What is needed is an exact retyping of each entry, pictures excluded.

"""

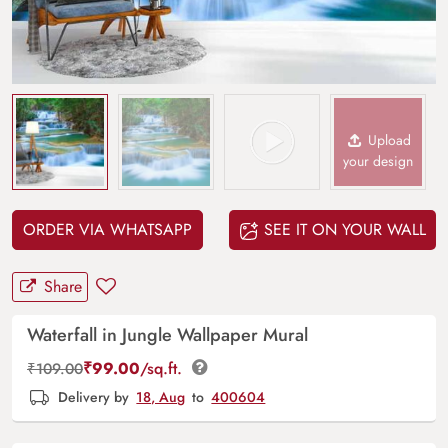
Upload
your design
ORDER VIA WHATSAPP
SEE IT ON YOUR WALL
Share
Waterfall in Jungle Wallpaper Mural
₹
99.00
/sq.ft.
₹
109.00
Delivery by
18, Aug
to
400604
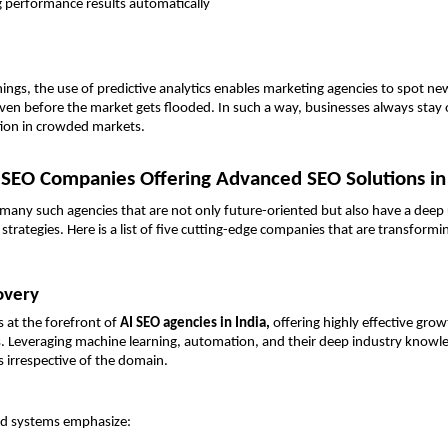
g performance results automatically 
ngs, the use of predictive analytics enables marketing agencies to spot ne
ven before the market gets flooded. In such a way, businesses always stay 
tion in crowded markets.
 SEO Companies Offering Advanced SEO Solutions in
 many such agencies that are not only future-oriented but also have a deep
strategies. Here is a list of five cutting-edge companies that are transformi
overy
 at the forefront of 
AI SEO agencies in India, 
offering highly effective grow
ns. Leveraging machine learning, automation, and their deep industry knowle
s irrespective of the domain.
ted systems emphasize:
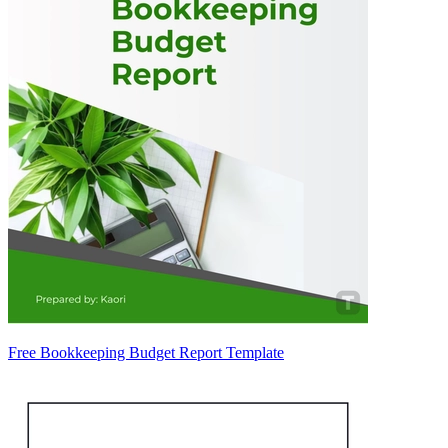
Free Bookkeeping Budget Report Template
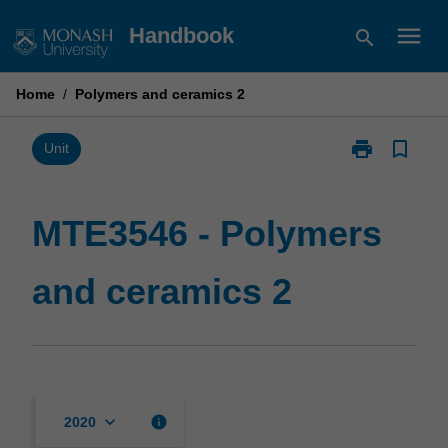
Skip
menu
Handbook
search
to
content
Home
/
Polymers and ceramics 2
print
bookmark_border
Print
Unit
MTE3546
-
Polymers
MTE3546 - Polymers
and
ceramics
and ceramics 2
2
page
keyboard_arrow_down
info
2020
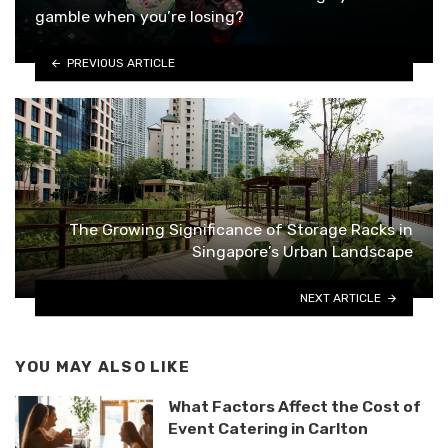
gamble when you’re losing?
PREVIOUS ARTICLE
The Growing Significance of Storage Racks in
Singapore’s Urban Landscape
NEXT ARTICLE
YOU MAY ALSO LIKE
What Factors Affect the Cost of
Event Catering in Carlton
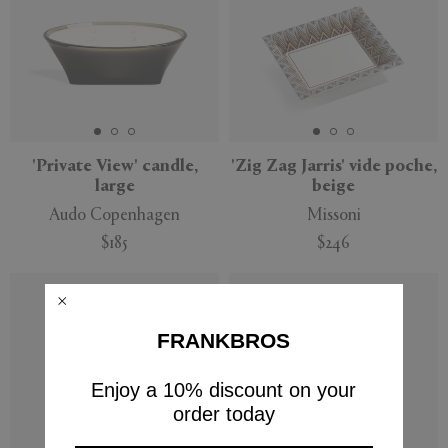
'Private View' candle,
'Zig Zag Jarris' vide poche,
large
beige
Audo Copenhagen
Missoni
$185
$246
FRANKBROS
Enjoy a 10% discount on your
order today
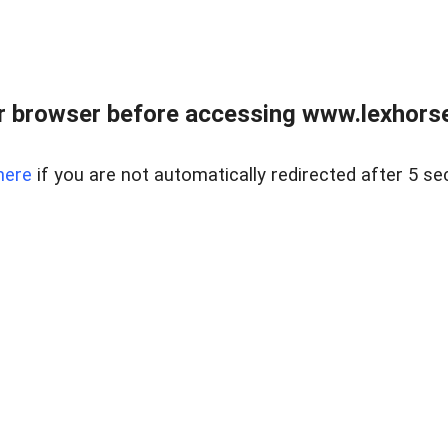
r browser before accessing www.lexhorse
here
if you are not automatically redirected after 5 se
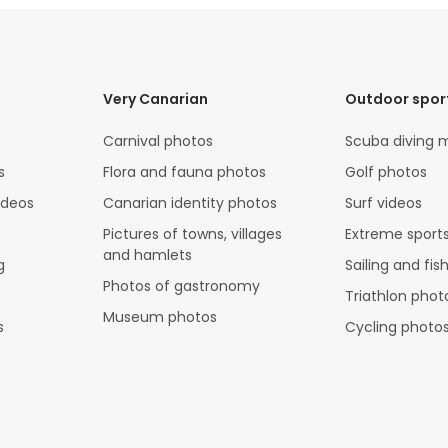
Very Canarian
Outdoor spor
Carnival photos
Scuba diving 
s
Flora and fauna photos
Golf photos
ideos
Canarian identity photos
Surf videos
Pictures of towns, villages
Extreme sports
and hamlets
g
Sailing and fis
Photos of gastronomy
Triathlon phot
Museum photos
s
Cycling photo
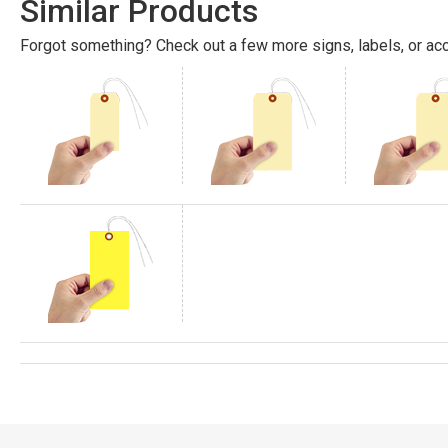
Similar Products
Forgot something? Check out a few more signs, labels, or acc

"""

[Answer box]
Upload
your design
ORDER VIA WHATSAPP
SEE IT ON YOUR WALL
Share
Waterfall in Jungle Wallpaper Mural
₹
99.00
/sq.ft.
₹
109.00
Delivery by
18, Aug
to
400604
g performance results automatically 
ngs, the use of predictive analytics enables marketing agencies to spot ne
ven before the market gets flooded. In such a way, businesses always stay 
tion in crowded markets.
 SEO Companies Offering Advanced SEO Solutions in
 many such agencies that are not only future-oriented but also have a deep
strategies. Here is a list of five cutting-edge companies that are transformi
overy
 at the forefront of 
AI SEO agencies in India, 
offering highly effective grow
ns. Leveraging machine learning, automation, and their deep industry knowle
s irrespective of the domain.
ted systems emphasize:
Free Bookkeeping Budget Report Template
Skip
menu
Handbook
search
to
content
Home
/
Polymers and ceramics 2
print
bookmark_border
Print
Unit
MTE3546
-
Polymers
MTE3546 - Polymers
and
ceramics
and ceramics 2
2
page
keyboard_arrow_down
info
2020
gamble when you’re losing?
PREVIOUS ARTICLE
The Growing Significance of Storage Racks in
Singapore’s Urban Landscape
NEXT ARTICLE
YOU MAY ALSO LIKE
What Factors Affect the Cost of
Event Catering in Carlton
'Private View' candle,
'Zig Zag Jarris' vide poche,
large
beige
Audo Copenhagen
Missoni
$185
$246
FRANKBROS
Enjoy a 10% discount on your
order today
r browser before accessing www.lexhorse
here
if you are not automatically redirected after 5 se
Very Canarian
Outdoor spor
Carnival photos
Scuba diving 
s
Flora and fauna photos
Golf photos
ideos
Canarian identity photos
Surf videos
Pictures of towns, villages
Extreme sports
and hamlets
g
Sailing and fis
Photos of gastronomy
Triathlon phot
Museum photos
s
Cycling photo
Similar Products
Forgot something? Check out a few more signs, labels, or acc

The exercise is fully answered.